This is an ambitious book.
Told from four points of view, When Morning Comes is a fictional telling of the plot and players around the Soweto student uprising in 1976. The students were protesting the Baas Law, which would have made new education policies for black students completely untenable. Students were already forced to learn in English, a second language, and the new law would mean students in Grade 10 and lower would need to go to school in Afrikaans.
Author Arushi Raina, who grew up in Johannesburg, South Africa, weaves the story between four very different characters: Meena, a brown girl who wants to be a doctor, Zanele, a black student helping lead the protest, her best friend Thabo, a gang member extorting cash from Meena’s father, and Jack, a white boy killing time until he heads out of the country to go to a fancy school. Their lives intertwine in surprising ways. There isn’t much room for racial delicacy in Raina’s book: the characters are defined by their skin colour because it determines their place in 1976 Soweto.

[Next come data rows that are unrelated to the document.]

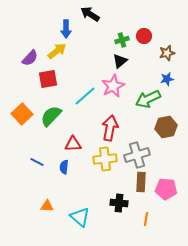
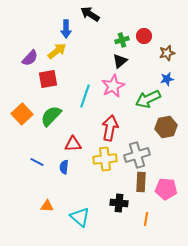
cyan line: rotated 30 degrees counterclockwise
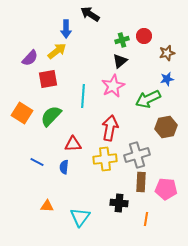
cyan line: moved 2 px left; rotated 15 degrees counterclockwise
orange square: moved 1 px up; rotated 15 degrees counterclockwise
cyan triangle: rotated 25 degrees clockwise
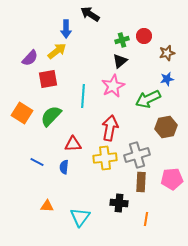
yellow cross: moved 1 px up
pink pentagon: moved 6 px right, 10 px up; rotated 10 degrees counterclockwise
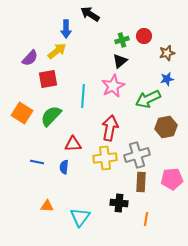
blue line: rotated 16 degrees counterclockwise
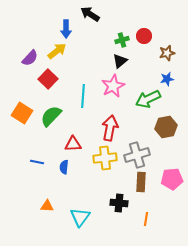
red square: rotated 36 degrees counterclockwise
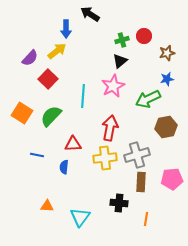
blue line: moved 7 px up
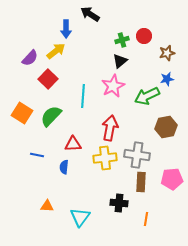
yellow arrow: moved 1 px left
green arrow: moved 1 px left, 3 px up
gray cross: rotated 25 degrees clockwise
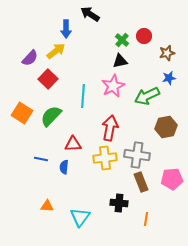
green cross: rotated 32 degrees counterclockwise
black triangle: rotated 28 degrees clockwise
blue star: moved 2 px right, 1 px up
blue line: moved 4 px right, 4 px down
brown rectangle: rotated 24 degrees counterclockwise
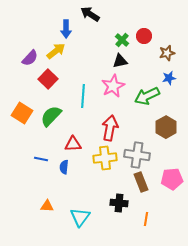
brown hexagon: rotated 20 degrees counterclockwise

These characters need each other to survive what is coming, even if they don’t know it at first. Even if they refuse to accept it in the face of its necessity.
I did trip a bit over the book’s extra players: remembering where they go, who they are. Uprisings are complicated: books about them can’t help but be. There are so many perspectives, agendas, motives. Nothing is clear cut. There are no clear delineations between good and bad, although I think we can all agree that police officers shooting students are not on the right side of things. It’s the details that are hard to agree on.
What’s hard to stomach, reading books like this, is how much the world hasn’t changed. How people haven’t changed how they relate to each other. How government leaders make decisions that appear foolish and that negatively impact large groups of people. How their decisions are either blatantly elitist, or incredibly murky. Are these leaders doing what they think is right, or are they simply doing what they want? Does a person’s motives really matter if the outcome is heinous? I worry for people.
Arushi Raina was at Event 46 (Yes, You Can!) at the 2017 Vancouver Writers Festival.